By the time I finish writing this post it will be just past midnight on the day we leave for a trip to Kuantan, Malaysia. I told myself I wasn’t going to leave all the packing until the last night, then I told myself I wouldn’t go out today until it was done, then I told myself I would get to bed by 11pm since we need to get up early. I guess I wasn’t listening to myself.
As I’ve been packing and washing and cutting carrots and mixing tuna and folding clothes and hanging up the shower curtain and putting away scattered toys, I’ve tried not to ‘should’ on myself too much. Thinking of all the time I spent doing other things the past few days when I could’ve been getting things ready for the trip. Being a highly perfectionistic person, I have a hard time deciding how much is enough–whether it’s packing for a week-long trip to a place where there aren’t a lot of activities for kids or cleaning the house when I know my mother-in-law will probably be in my house at some point while we’re gone. So at 11:55pm, with aching feet and an aching back and very tired eyes, I decided I’d done enough. If the kitchen sink didn’t get packed, well, I think we’ll be ok.

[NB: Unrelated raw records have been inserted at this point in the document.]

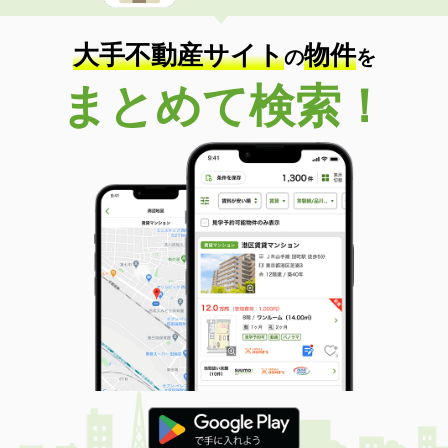
大手不動産サイト
物件
の
を
まとめて検索！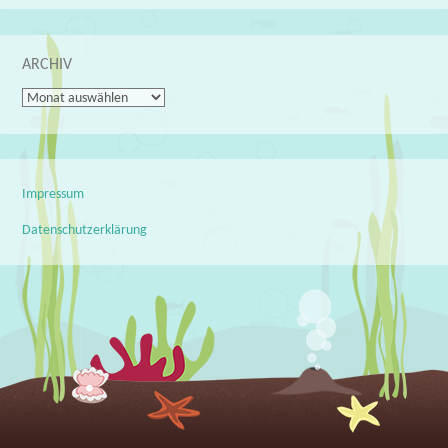
ARCHIV
Archiv
Impressum
Datenschutzerklärung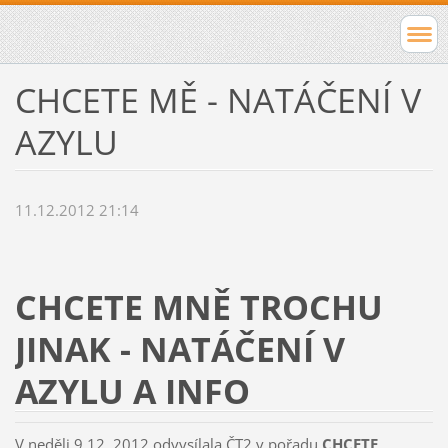
CHCETE MĚ - NATÁČENÍ V
AZYLU
11.12.2012 21:14
CHCETE MNĚ TROCHU
JINAK - NATÁČENÍ V
AZYLU A INFO
V neděli 9.12. 2012 odvysílala ČT2 v pořadu
CHCETE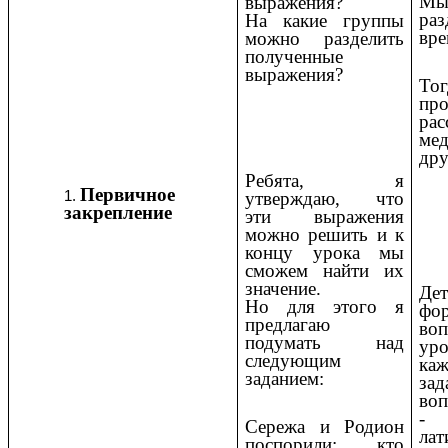
Мы 
выражения?
раз
На какие группы
вре
можно разделить
полученные
выражения?
Т
пр
рас
ме
дру
Ребята, я
Первичное
утверждаю, что
закрепление
эти выражения
можно решить и к
концу урока мы
сможем найти их
значение.
Де
Но для этого я
фо
предлагаю
воп
подумать над
у
следующим
ка
заданием:
за
воп
-
Сережа и Родион
лат
поспорили: кто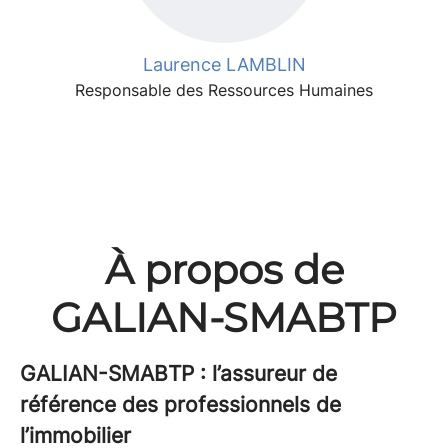
Laurence LAMBLIN
Responsable des Ressources Humaines
À propos de
GALIAN-SMABTP
GALIAN-SMABTP : l’assureur de
référence des professionnels de
l’immobilier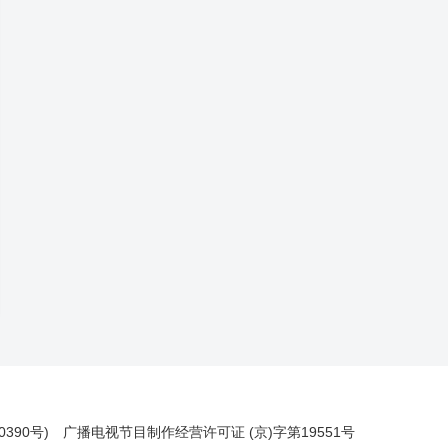
390号)
广播电视节目制作经营许可证 (京)字第19551号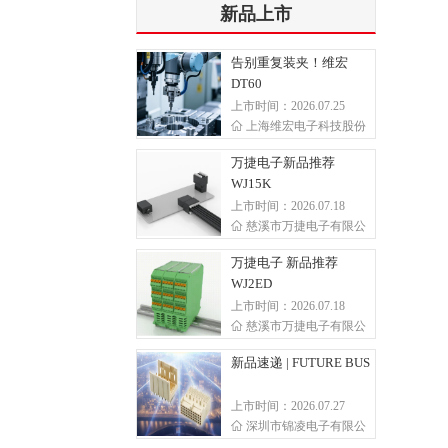
新品上市
告别重复装夹！维宏
DT60
上市时间：2026.07.25
上海维宏电子科技股份
万捷电子新品推荐
WJ15K
上市时间：2026.07.18
慈溪市万捷电子有限公
万捷电子 新品推荐
WJ2ED
上市时间：2026.07.18
慈溪市万捷电子有限公
新品速递 | FUTURE BUS
上市时间：2026.07.27
深圳市锦凌电子有限公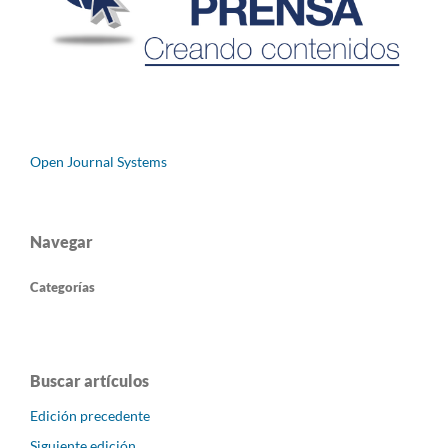
Open Journal Systems
Navegar
Categorías
Buscar artículos
Edición precedente
Siguiente edición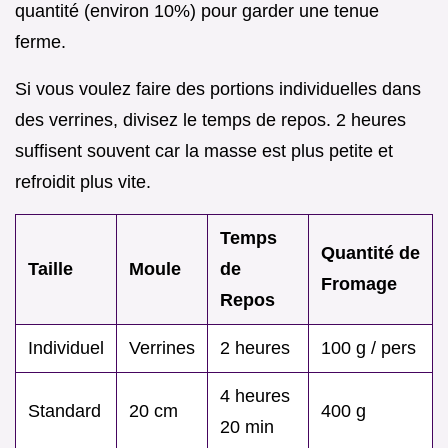
quantité (environ 10%) pour garder une tenue
ferme.
Si vous voulez faire des portions individuelles dans
des verrines, divisez le temps de repos. 2 heures
suffisent souvent car la masse est plus petite et
refroidit plus vite.
Temps
Quantité de
Taille
Moule
de
Fromage
Repos
Individuel
Verrines
2 heures
100 g / pers
4 heures
Standard
20 cm
400 g
20 min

See why I need a vacation?
We’re setting off around 7am tomorrow and will be driving to the East Coast of peninsular Malaysia. Kuantan is the home of a good friend of ours from our days at UT, Knoxville, as well as the nesting ground for leatherback sea turtles. We’ve got plans to spend time with our friends and hopes that we might catch a glimpse of some of the turtles. It’s about a 6-7 hour drive along plantation roads and through small towns. I’m looking forward to the drive there and I’m looking forward to being in a quiet place, near the beach, with just our family. It seems like just the right time for a break from all our usual chores and studies and work–time to think, to write, to read, to dig in the sand, and do everything much much more slowly.